Review Summary: The joy of motion.
It's been touched on before, but I cannot deny the connection I hear between Third Album
and old-school video game soundtracks. No, this isn't a chiptune album, though it wears its electronic influences on its sleeves -- the genre tag says "math rock," but there's a bit of a synthpop vibe. Adebisi Shank recalls early gaming classics with its sense of lighthearted adventure, the confident sound of a band with immense talent and no need to show it off.
Adebisi Shank doesn't quite bow to verse-chorus structures, but doesn't drop ideas as soon as they're presented either. Opener "World in Harmony" covers a lot of ground musically, but it never sounds like aimless noodling, with a thunderous introduction and a slew of memorable melodies. "Turnaround" throws together a few joyous synth lines that wouldn't be out of place in a Mega Man game, and the impressively technical drumming recalls the band's mathy roots without sounding out of place.
AS seems to thrive in near-chaos, with swirling synthesizers and guitars soaring above the maelstrom of the rhythm section. And yet, the pulse is clear and easy to find, guiding the listener through the madness. While much of the album is an adrenaline rush, "Mazel Tov" slows things down but still leaves the listener smiling thanks to its swelling saxophones and funky basslines. "Sensation" recalls early Sonic the Hedgehog with its driving percussion and glitchy synths. Speaking of Sonic, the standout "Chaos Emeralds" makes its mark with an electric violin line could find its way onto a Yellowcard
album, and its brief breakdown only makes the final "chorus" more powerful.
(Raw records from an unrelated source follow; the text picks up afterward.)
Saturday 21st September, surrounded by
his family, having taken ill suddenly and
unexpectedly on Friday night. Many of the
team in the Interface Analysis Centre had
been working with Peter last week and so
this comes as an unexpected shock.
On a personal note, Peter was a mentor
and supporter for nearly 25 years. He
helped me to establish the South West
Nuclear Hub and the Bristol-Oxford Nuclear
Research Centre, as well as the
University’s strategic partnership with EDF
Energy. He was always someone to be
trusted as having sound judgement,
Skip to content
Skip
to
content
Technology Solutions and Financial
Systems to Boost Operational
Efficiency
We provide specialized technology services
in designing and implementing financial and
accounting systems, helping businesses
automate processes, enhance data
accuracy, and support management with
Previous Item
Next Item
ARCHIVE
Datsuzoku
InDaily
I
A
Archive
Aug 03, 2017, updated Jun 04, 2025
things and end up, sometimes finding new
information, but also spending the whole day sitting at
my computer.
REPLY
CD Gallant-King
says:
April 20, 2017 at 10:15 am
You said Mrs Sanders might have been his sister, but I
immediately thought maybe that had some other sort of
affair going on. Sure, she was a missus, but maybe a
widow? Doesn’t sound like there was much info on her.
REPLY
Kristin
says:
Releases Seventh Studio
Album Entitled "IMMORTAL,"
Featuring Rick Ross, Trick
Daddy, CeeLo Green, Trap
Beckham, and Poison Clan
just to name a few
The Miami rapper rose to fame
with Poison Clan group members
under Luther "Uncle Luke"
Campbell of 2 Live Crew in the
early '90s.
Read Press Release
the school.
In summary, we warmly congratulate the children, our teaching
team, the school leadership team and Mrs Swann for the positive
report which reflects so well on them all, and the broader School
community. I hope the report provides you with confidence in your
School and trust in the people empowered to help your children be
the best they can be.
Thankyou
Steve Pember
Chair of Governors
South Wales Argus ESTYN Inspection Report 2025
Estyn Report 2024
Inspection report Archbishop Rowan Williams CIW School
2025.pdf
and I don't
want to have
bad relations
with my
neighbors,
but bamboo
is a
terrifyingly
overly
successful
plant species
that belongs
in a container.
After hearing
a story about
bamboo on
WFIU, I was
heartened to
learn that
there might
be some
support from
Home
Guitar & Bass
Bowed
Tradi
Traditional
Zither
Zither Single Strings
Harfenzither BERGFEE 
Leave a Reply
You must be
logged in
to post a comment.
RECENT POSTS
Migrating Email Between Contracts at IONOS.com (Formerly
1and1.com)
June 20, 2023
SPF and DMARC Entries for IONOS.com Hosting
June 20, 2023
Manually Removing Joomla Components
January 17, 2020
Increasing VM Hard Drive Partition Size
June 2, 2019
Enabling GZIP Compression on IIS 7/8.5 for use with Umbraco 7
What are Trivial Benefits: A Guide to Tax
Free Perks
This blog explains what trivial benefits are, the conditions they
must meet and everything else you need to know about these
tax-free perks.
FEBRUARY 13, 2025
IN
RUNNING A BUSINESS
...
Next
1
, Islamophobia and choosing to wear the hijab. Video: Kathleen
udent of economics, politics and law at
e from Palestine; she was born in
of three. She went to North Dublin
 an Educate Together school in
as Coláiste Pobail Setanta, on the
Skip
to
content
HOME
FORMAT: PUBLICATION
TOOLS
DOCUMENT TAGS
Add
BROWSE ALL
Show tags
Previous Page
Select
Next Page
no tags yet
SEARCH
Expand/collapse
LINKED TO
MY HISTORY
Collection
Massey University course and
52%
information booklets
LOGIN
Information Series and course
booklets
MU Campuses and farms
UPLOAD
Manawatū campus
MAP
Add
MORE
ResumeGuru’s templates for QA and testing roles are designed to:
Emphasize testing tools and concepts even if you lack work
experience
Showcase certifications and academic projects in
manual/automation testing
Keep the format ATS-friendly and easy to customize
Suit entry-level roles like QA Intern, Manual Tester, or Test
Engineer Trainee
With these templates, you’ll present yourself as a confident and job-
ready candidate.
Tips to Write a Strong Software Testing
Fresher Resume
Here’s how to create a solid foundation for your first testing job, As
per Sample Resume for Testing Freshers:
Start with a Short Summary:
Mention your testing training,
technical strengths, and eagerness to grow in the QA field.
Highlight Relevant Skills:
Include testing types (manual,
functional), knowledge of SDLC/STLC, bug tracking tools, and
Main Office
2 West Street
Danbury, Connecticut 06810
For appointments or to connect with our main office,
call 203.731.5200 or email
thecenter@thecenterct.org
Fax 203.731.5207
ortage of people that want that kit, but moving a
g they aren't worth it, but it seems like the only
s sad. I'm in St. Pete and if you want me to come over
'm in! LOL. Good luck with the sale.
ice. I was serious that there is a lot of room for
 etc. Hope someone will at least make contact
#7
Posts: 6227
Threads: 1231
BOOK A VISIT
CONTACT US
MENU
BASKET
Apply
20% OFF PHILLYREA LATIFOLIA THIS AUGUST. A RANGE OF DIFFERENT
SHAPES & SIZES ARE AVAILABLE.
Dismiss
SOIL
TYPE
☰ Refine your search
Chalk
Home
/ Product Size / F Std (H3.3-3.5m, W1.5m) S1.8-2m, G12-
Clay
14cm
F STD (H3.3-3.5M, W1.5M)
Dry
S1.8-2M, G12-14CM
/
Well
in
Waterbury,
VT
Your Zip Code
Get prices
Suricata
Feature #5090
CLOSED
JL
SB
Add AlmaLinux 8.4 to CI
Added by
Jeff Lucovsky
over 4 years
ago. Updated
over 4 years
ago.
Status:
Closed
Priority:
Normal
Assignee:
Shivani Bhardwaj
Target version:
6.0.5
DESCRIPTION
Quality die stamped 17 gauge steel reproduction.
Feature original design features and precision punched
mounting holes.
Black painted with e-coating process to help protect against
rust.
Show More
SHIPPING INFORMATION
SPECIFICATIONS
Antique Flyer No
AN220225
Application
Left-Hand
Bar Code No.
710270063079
doesn't reinvent any wheels, and it's a bit short -- only eight full tracks and a brief outro. That in itself is a bit of a blessing; the album is relatively homogenous, and a longer album may expose this as a greater flaw. But what is presented here is a shot of blissful excitement. It's a tad cheesy, sure, but by the time the euphoric "Voodoo Vision" wraps up, you'll want to carry on in the grand platformer tradition of moving heroically to the right, come whatever may.